Ci porta a essere ottimisti.
«Un primo passo verso la direzione giusta, siamo sempre in attesa. Ma forse l’aspetto più positivo è che continuiamo a registrare una situazione in cui quell’andamento esplosivo visto in altre parti d’Italia non c’è».
Che vuole intendere?
«Se vogliamo essere ottimisti: non siamo solo più indietro rispetto ad altre zone d’Italia ma abbiamo una dinamica diversa. Non così grave».
Non è stato il fattore tempo.
«Prima che partisse la diffusione nel Lazio sono intervenute misure più tempestive, eravamo in una fase di epidemia meno diffusa. Un certo livello di trasmissione esiste ancora. Non possiamo dire: “andiamo tutti in pizzeria, ci è andata bene».
Ha creato ansia la ricerca secondo cui il virus si diffonderebbe nell’aria.
«Va interpretata, periodicamente l’ho sentito dire. Resta nell’aria non vuol dire che vagoli nell’aere, avremmo numeri molto diversi e al Nord altro che centinaia di morti. Si intende la compresenza in ambienti chiusi tra persona malata e persona suscettibile. Ma non è che respirandolo nell’aria ci possiamo infettare».
Molti i medici contagiati.
«Direi però che fortunatamente per ora dai dati che abbiamo dagli operatori sanitari emerge che tutti questi casi si sono verificati soprattutto in condizioni in cui lo stato di infezione non era stato diagnosticato. Il rischio maggiore è soprattutto incappare in queste persone, o nella fase iniziale o perché affette da altre patologie».

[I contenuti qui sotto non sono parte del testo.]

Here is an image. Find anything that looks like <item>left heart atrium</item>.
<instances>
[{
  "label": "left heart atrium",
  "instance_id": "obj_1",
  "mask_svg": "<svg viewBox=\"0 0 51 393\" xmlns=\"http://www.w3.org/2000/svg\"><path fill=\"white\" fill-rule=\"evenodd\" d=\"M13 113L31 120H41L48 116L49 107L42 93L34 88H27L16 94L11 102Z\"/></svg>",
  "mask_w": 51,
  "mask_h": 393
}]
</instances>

Loro sì che hanno respirato la stessa “aria”.
«Il vero problema è evitare il contatto in presenza e in vicinanza di persone che possono avere l’infezione, stare a distanza, dovremmo ridurre i piccoli focolai, mantenere lì l’attenzione».
Un cambio di marcia, per allentare le misure restrittive parte da lì.

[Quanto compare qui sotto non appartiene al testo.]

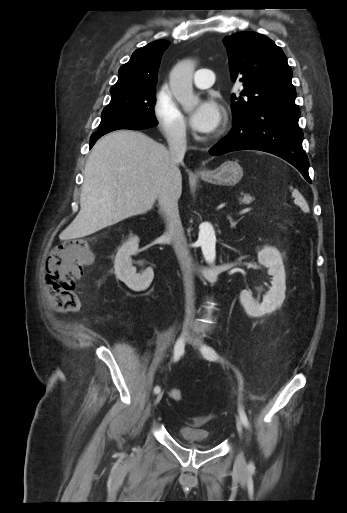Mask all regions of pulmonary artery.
Returning <instances> with one entry per match:
<instances>
[{"instance_id":"1","label":"pulmonary artery","mask_w":347,"mask_h":513,"mask_svg":"<svg viewBox=\"0 0 347 513\" xmlns=\"http://www.w3.org/2000/svg\"><path fill=\"white\" fill-rule=\"evenodd\" d=\"M215 81V73L210 69H198L194 75V84L197 88L206 89Z\"/></svg>"}]
</instances>
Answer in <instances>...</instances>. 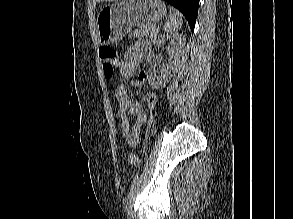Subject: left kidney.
<instances>
[{
    "instance_id": "5707ae66",
    "label": "left kidney",
    "mask_w": 293,
    "mask_h": 219,
    "mask_svg": "<svg viewBox=\"0 0 293 219\" xmlns=\"http://www.w3.org/2000/svg\"><path fill=\"white\" fill-rule=\"evenodd\" d=\"M166 40H171V48L168 50V63L162 66L160 73L148 71V82L156 89L165 87L166 83L171 78V70L173 66L178 62L184 42L181 35L164 34L154 41L156 46H161Z\"/></svg>"
}]
</instances>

«Ma servirà un segnale forte. Scendere ancora, da 160 a 80, fino a un caso ogni tre giorni, allora se ne può parlare. Per ora manteniamo altissimo il livello di attenzione. Isolare le persone, sorveglianza e modulare la ripresa. Per ora si può al massimo pianificarla la strategia per riuscire all’aperto».
Presto per fare previsioni.
«Ogni giorno una lieve tendenza alla diminuzione, se questa tendenza non accelera ci vorrà molto tempo, se è così come adesso non ci sono le condizioni».
Ma i numeri sono esatti?
«Se noi avessimo la situazione di Bergamo avremmo eccessi di mortalità notevoli che non si possono nascondere. L’indice di mortalità non può sfuggire, le file dei camion militari le abbiamo viste tutti. Io guardo la tendenza dei numeri».

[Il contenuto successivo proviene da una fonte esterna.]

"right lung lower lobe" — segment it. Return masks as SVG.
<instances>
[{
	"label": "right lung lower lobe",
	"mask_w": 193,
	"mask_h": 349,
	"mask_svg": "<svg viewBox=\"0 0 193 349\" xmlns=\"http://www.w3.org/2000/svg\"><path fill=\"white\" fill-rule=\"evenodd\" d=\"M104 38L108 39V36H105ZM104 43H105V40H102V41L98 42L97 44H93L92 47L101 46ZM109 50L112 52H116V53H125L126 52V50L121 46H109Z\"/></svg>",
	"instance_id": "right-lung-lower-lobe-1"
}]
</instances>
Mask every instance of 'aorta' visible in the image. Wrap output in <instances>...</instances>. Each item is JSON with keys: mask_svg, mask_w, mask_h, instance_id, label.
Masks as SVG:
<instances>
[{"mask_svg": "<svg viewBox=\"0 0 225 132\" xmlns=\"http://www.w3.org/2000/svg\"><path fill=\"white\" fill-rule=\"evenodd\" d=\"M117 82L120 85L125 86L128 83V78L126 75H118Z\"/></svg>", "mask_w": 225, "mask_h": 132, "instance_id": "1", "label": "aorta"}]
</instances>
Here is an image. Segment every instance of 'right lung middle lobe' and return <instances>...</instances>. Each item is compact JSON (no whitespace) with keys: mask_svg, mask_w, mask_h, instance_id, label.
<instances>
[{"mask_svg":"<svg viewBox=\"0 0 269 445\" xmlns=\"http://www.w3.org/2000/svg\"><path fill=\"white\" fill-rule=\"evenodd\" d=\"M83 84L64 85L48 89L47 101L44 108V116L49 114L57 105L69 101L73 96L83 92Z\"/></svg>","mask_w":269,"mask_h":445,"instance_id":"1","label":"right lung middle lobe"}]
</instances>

E’ il caso di tornare a scuola a maggio?
«Sono favorevole a una certa gradualità. Ci sono condizioni a più alto rischio e altre a più basso. La scuola è più pericolosa, la passeggiata sotto casa è diversa. Si può immaginare si moduli la riapertura in base alle condizioni di rischio più basso».
Va ottimizzato il discorso tampone?
«Credo che le persone devono stare a casa, con o senza febbre. Se ho problemi clinici e sospetti, è corretto chiedere di fare il test ma non è così che si controlla l’epidemia».
Tutti plaudono al personale medico, in prima fila lo Spallanzani.
«Questo è un posto pensato per esser utili in momenti come questi. Quando mi fermano ai posti di blocco e dico che vado allo Spallanzani non mi guardano male... vada vada, lo vedo che pensano: lì si fanno cose buone».